• PROBLEM STATEMENT:
Search the records for the string "author", then copy each line where it appears.

(Stored data entries)
================

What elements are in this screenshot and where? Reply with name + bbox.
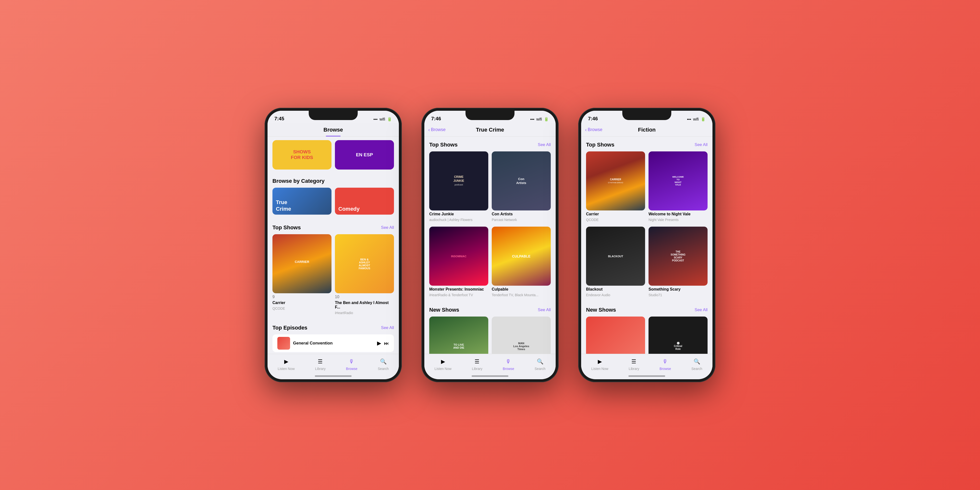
- new-shows-see-all[interactable]: See All: [538, 307, 551, 312]
- content-fiction[interactable]: Top Shows See All CARRIERCYNTHIA ERIVO C…: [581, 137, 713, 354]
- show-card-carrier[interactable]: CARRIERCYNTHIA ERIVO 9 Carrier QCODE: [272, 234, 331, 315]
- top-shows-title: Top Shows: [429, 142, 458, 148]
- carrier-author: QCODE: [272, 307, 331, 310]
- shows-grid-1: CRIMEJUNKIEpodcast Crime Junkie audiochu…: [424, 151, 556, 227]
- blackout-thumb: BLACKOUT: [586, 227, 645, 286]
- library-label: Library: [629, 367, 639, 371]
- tab-listen-now[interactable]: ▶ Listen Now: [434, 358, 452, 371]
- tab-search[interactable]: 🔍 Search: [378, 358, 388, 371]
- browse-label: Browse: [503, 367, 514, 371]
- nav-back[interactable]: ‹ Browse: [585, 127, 603, 132]
- top-shows-title: Top Shows: [272, 224, 301, 231]
- insomniac-thumb: INSOMNIAC: [429, 227, 488, 286]
- top-shows-title: Top Shows: [586, 142, 614, 148]
- browse-label: Browse: [346, 367, 358, 371]
- notch: [466, 111, 514, 120]
- nav-back[interactable]: ‹ Browse: [428, 127, 445, 132]
- status-icons: ▪▪▪ wifi 🔋: [530, 117, 549, 121]
- listen-now-icon: ▶: [596, 358, 604, 366]
- tab-listen-now[interactable]: ▶ Listen Now: [278, 358, 295, 371]
- show-card-scary[interactable]: THESOMETHINGSCARYPODCAST Something Scary…: [649, 227, 708, 297]
- tab-search[interactable]: 🔍 Search: [691, 358, 702, 371]
- shows-grid-f2: BLACKOUT Blackout Endeavor Audio THESOME…: [581, 227, 713, 302]
- banner-shows-kids[interactable]: SHOWSFOR KIDS: [272, 140, 331, 170]
- top-shows-see-all[interactable]: See All: [538, 142, 551, 147]
- show-card-crime-junkie[interactable]: CRIMEJUNKIEpodcast Crime Junkie audiochu…: [429, 151, 488, 222]
- notch: [622, 111, 671, 120]
- blackout-author: Endeavor Audio: [586, 293, 645, 297]
- tab-browse[interactable]: 🎙 Browse: [660, 358, 671, 371]
- culpable-author: Tenderfoot TV, Black Mounta...: [492, 293, 551, 297]
- top-episodes-see-all[interactable]: See All: [381, 325, 394, 330]
- show-card-nightvale[interactable]: WELCOMETONIGHTVALE Welcome to Night Vale…: [649, 151, 708, 222]
- nav-title: Fiction: [638, 127, 655, 133]
- status-icons: ▪▪▪ wifi 🔋: [687, 117, 706, 121]
- phone-browse: 7:45 ▪▪▪ wifi 🔋 Browse SHOWSFOR KIDS: [265, 108, 402, 382]
- blackout-name: Blackout: [586, 287, 645, 291]
- scary-author: Studio71: [649, 293, 708, 297]
- back-arrow: ‹: [585, 127, 587, 132]
- show-card-tolive[interactable]: TO LIVEAND DIE: [429, 317, 488, 354]
- content-browse[interactable]: SHOWSFOR KIDS EN ESP Browse by Category …: [267, 137, 399, 354]
- play-button[interactable]: ▶: [377, 340, 381, 347]
- crime-junkie-author: audiochuck | Ashley Flowers: [429, 218, 488, 222]
- episode-info: General Convention: [293, 341, 374, 346]
- status-icons: ▪▪▪ wifi 🔋: [373, 117, 392, 121]
- tab-library[interactable]: ☰ Library: [315, 358, 326, 371]
- ashley-author: iHeartRadio: [335, 311, 394, 315]
- nav-bar: ‹ Browse Fiction: [581, 123, 713, 137]
- tab-library[interactable]: ☰ Library: [629, 358, 639, 371]
- carrier-thumb: CARRIERCYNTHIA ERIVO: [272, 234, 331, 293]
- search-icon: 🔍: [536, 358, 544, 366]
- show-card-blackout[interactable]: BLACKOUT Blackout Endeavor Audio: [586, 227, 645, 297]
- search-icon: 🔍: [693, 358, 701, 366]
- category-comedy[interactable]: Comedy: [335, 188, 394, 215]
- crime-junkie-name: Crime Junkie: [429, 212, 488, 216]
- episode-bar[interactable]: General Convention ▶ ⏭: [272, 334, 394, 352]
- show-card-carrier-f[interactable]: CARRIERCYNTHIA ERIVO Carrier QCODE: [586, 151, 645, 222]
- content-truecrime[interactable]: Top Shows See All CRIMEJUNKIEpodcast Cri…: [424, 137, 556, 354]
- back-arrow: ‹: [428, 127, 430, 132]
- back-label: Browse: [431, 127, 445, 132]
- tolive-thumb: TO LIVEAND DIE: [429, 317, 488, 354]
- ashley-thumb: BEN &ASHLEYALMOSTFAMOUS: [335, 234, 394, 293]
- tab-search[interactable]: 🔍 Search: [535, 358, 546, 371]
- browse-by-category: Browse by Category: [267, 173, 399, 184]
- search-label: Search: [378, 367, 388, 371]
- category-true-crime[interactable]: TrueCrime: [272, 188, 331, 215]
- crime-junkie-thumb: CRIMEJUNKIEpodcast: [429, 151, 488, 210]
- tab-browse[interactable]: 🎙 Browse: [346, 358, 358, 371]
- listen-now-icon: ▶: [439, 358, 447, 366]
- comedy-label: Comedy: [338, 206, 360, 212]
- tab-browse[interactable]: 🎙 Browse: [503, 358, 514, 371]
- top-shows-see-all[interactable]: See All: [381, 225, 394, 230]
- category-header: Browse by Category: [272, 178, 394, 184]
- banner-en-espanol[interactable]: EN ESP: [335, 140, 394, 170]
- show-card-insomniac[interactable]: INSOMNIAC Monster Presents: Insomniac iH…: [429, 227, 488, 297]
- tab-library[interactable]: ☰ Library: [472, 358, 482, 371]
- show-card-critical[interactable]: ⚪CriticalRole: [649, 317, 708, 354]
- show-card-con-artists[interactable]: ConArtists Con Artists Parcast Network: [492, 151, 551, 222]
- show-card-new1[interactable]: [586, 317, 645, 354]
- tab-listen-now[interactable]: ▶ Listen Now: [592, 358, 608, 371]
- critical-thumb: ⚪CriticalRole: [649, 317, 708, 354]
- search-label: Search: [535, 367, 546, 371]
- signal-icon: ▪▪▪: [373, 117, 377, 121]
- show-card-ashley[interactable]: BEN &ASHLEYALMOSTFAMOUS 10 The Ben and A…: [335, 234, 394, 315]
- scary-thumb: THESOMETHINGSCARYPODCAST: [649, 227, 708, 286]
- top-shows-see-all[interactable]: See All: [695, 142, 708, 147]
- listen-now-label: Listen Now: [592, 367, 608, 371]
- show-card-culpable[interactable]: CULPABLE Culpable Tenderfoot TV, Black M…: [492, 227, 551, 297]
- ashley-name: The Ben and Ashley I Almost F...: [335, 301, 394, 309]
- con-artists-name: Con Artists: [492, 212, 551, 216]
- episode-title: General Convention: [293, 341, 333, 345]
- new-shows-see-all[interactable]: See All: [695, 307, 708, 312]
- library-icon: ☰: [630, 358, 638, 366]
- show-card-man[interactable]: MANLos AngelesTimes: [492, 317, 551, 354]
- top-episodes-section: Top Episodes See All: [267, 320, 399, 331]
- skip-button[interactable]: ⏭: [384, 340, 389, 346]
- status-time: 7:46: [588, 116, 598, 121]
- wifi-icon: wifi: [536, 117, 542, 121]
- listen-now-label: Listen Now: [434, 367, 452, 371]
- tab-bar: ▶ Listen Now ☰ Library 🎙 Browse 🔍 Search: [267, 354, 399, 378]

================

• EXERCISE RESPONSE:
- carrier-author: QCODE: [272, 307, 331, 310]
- blackout-author: Endeavor Audio: [586, 293, 645, 297]
- culpable-author: Tenderfoot TV, Black Mounta...: [492, 293, 551, 297]
- scary-author: Studio71: [649, 293, 708, 297]
- crime-junkie-author: audiochuck | Ashley Flowers: [429, 218, 488, 222]
- ashley-author: iHeartRadio: [335, 311, 394, 315]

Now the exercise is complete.